Why does it matter what we do with our hands? Well, our hands (and the rest of the body) are an integral part of our presentation. Afterall, our audience sees us as well as hears us. Therefore, any hand gestures and movements should enhance the message and help the audience follow. We don’t want to distract our audience with overly-choreographed or awkward movements.
So, what should you do with your hands? I suggest the following:
- Be open. When you use a closed posture (arms crossed or hands clasped in front of you) you are telling the audience that you are hiding something, are defensive, not interested, not being sincere or scared. By contrast,
if you adopt an open, neutral pose, with your hands by your sides, you appear more genuine, honest, and engaging.
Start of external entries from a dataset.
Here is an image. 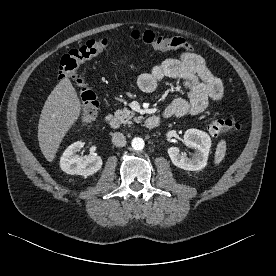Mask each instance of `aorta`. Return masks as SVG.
<instances>
[{
    "label": "aorta",
    "mask_w": 276,
    "mask_h": 276,
    "mask_svg": "<svg viewBox=\"0 0 276 276\" xmlns=\"http://www.w3.org/2000/svg\"><path fill=\"white\" fill-rule=\"evenodd\" d=\"M132 148L136 151H140L144 148V140L140 137H135L131 142Z\"/></svg>",
    "instance_id": "1"
}]
</instances>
From this default position you can easily gesture in an open manner, with your palms open. For example, you can indicate an individual in the audience with an open palm, rather than a finger pointing. Once you’ve finished the movement, you can return to your neutral, open pose. It may feel a bit awkward at first, but with practice, this pose will become your default.
- Be natural. Use natural hand movements to illustrate your message. Think about words or concepts in your presentation which can be illustrated with some hand gestures. For example, if you have three points to make, show three fingers on your hand. Or if you want to show two sides to an argument you can use one hand, then the other. One word of warning here – avoid over-choreographing your presentation. Every word doesn’t need a hand movement, you can make your audience dizzy this way! If you over-choreograph your presentation and it doesn’t feel natural to you, it won’t feel natural to the audience. It will become distracting.
Experiment with some natural hand movements, but if in doubt, do without.
- Be aware. We all have our own natural way of using our hands to illustrate our speech. However, when we become nervous, these habits can become overly-repetitive and distracting to the audience. For example, you could touch your nose, fix your hair, use chopping movements when you make a point or wave your hands in a circular motion. Once you become aware of any natural movements and those that are too repetitive, try to keep them to a minimum. This will ensure your audience doesn’t become distracted by hair twirling, nose scratching, flapping arms, etc..
When you learn to use your hands to illustrate your message, the audience will remember it better. Using the three tips above, you will no longer need to worry about what you need to do with your hands. Remember, your hand gestures and movements should add to your message in a natural, open manner.